Why does GenotypeGVCF add duplicated SNPs past the end of the GVCF region?

I ran HaplotypeCaller per sample on the entire genome, then merged multiple samples together into the same GVCF using CombineGVCFs. The CombineGVCFs step was run with -L to split up the GVCFs into 200kbp chunks to speed up processing. Each chunk was passed to GenotypeGVCFs with -L set to only genotype at desired variant sites from a VCF.

In at least one of the resulting VCF files from GenotypeGVCF, there are additional SNPs appended to the end of the chunk.

This is the tail of the CombineGVCF chunk we created with -L Pf3D7_04_v3:1-200000:

Pf3D7_04_v3 199997 . T *, . . DP=11046 GT:AD:DP:GQ:MIN_DP:PL:SB ./.:.:0:0:0:0,0,0,0,0,0 ...
Pf3D7_04_v3 199998 . T *, . . DP=11046 GT:AD:DP:GQ:MIN_DP:PL:SB ./.:.:0:0:0:0,0,0,0,0,0 ...
Pf3D7_04_v3 199999 . A *, . . DP=11046 GT:AD:DP:GQ:MIN_DP:PL:SB ./.:.:0:0:0:0,0,0,0,0,0 ...
Pf3D7_04_v3 200000 . T *, . . DP=11046 GT:AD:DP:GQ:MIN_DP:PL:SB ./.:.:0:0:0:0,0,0,0,0,0 ...

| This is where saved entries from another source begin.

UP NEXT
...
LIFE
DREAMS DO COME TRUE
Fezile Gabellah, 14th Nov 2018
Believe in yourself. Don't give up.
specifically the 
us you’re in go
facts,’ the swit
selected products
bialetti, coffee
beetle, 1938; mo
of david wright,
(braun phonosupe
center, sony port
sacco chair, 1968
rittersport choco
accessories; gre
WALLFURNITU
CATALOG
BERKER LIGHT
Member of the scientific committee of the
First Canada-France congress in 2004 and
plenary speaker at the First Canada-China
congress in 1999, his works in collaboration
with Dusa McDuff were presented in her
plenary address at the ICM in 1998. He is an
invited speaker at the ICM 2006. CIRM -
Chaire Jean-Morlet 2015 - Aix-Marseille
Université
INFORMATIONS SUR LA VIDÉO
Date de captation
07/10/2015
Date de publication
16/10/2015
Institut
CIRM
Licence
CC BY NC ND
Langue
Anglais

However, this is the tail of the GenotypeGVCF for the same chunk created with a -L :

Pf3D7_04_v3 199880 . C . 36.75 . AN=178;DP=9932;FractionInformativeReads=1.00;GC=28.57;InbreedingCoeff=-0.0039;NCC=2;VariantType=SYMBOLIC ...
Pf3D7_04_v3 200001 . A . 3501.96 . AN=182;DP=10066;FractionInformativeReads=0.00;GC=9.52;NCC=0;VariantType=NO_VARIATION ...
Pf3D7_04_v3 200002 . A . 3501.96 . AN=182;DP=10066;FractionInformativeReads=0.00;GC=9.52;NCC=0;VariantType=NO_VARIATION ...
Pf3D7_04_v3 200004 . A . 3501.96 . AN=182;DP=10066;FractionInformativeReads=0.00;GC=9.52;NCC=0;VariantType=NO_VARIATION ...

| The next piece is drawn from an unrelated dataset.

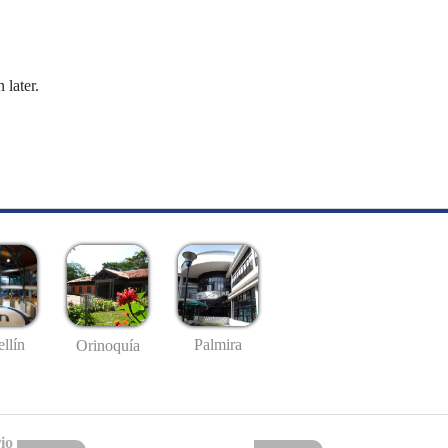
 later.
llín
Palmira
Orinoquía
io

Note that the GenotypeGVCF result reports positions 200001, 200002, 200004 even though they are not included in the CombineGVCF GVCF.

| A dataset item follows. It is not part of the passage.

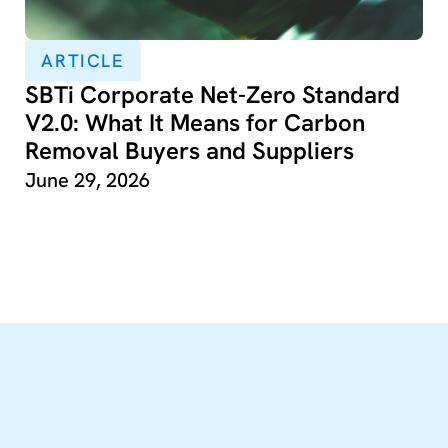
ARTICLE
SBTi Corporate Net-Zero Standard
V2.0: What It Means for Carbon
Removal Buyers and Suppliers
June 29, 2026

The VCF list of desired SNP sites includes the following sites (among others):
Pf3D7_04_v3 199880 . C T 4297.63 PASS - -
Pf3D7_04_v3 200001 . A T 5638.72 PASS - -
Pf3D7_04_v3 200002 . A T 2871.53 PASS - -
Pf3D7_04_v3 200004 . A C 32763.20 PASS - -
Pf3D7_04_v3 200635 . T C 41.78 PASS - -

Why is GenotypeGVCF appending positions 200001, 200002, 200004? Is this a deletion starting on or before 200000 and spanning positions 200001, 200002, 200004?

Issue · Github
by shlee

Issue Number
2664
State
open
Last Updated

Answers

  • tnsangertnsanger Member

    I am using GATK v3.7

  • shleeshlee CambridgeMember, Broadie, Moderator admin
    edited November 2017

    Hi @tnsanger,

    The way you approach parallelization using -L is something we warn against. Please parallelize in chucks that do not break up contiguous non-N regions of a contig. For example, instead of 200kbp chuncks, process chr1 separately from chr2 separately from chr3 + chr4, etc.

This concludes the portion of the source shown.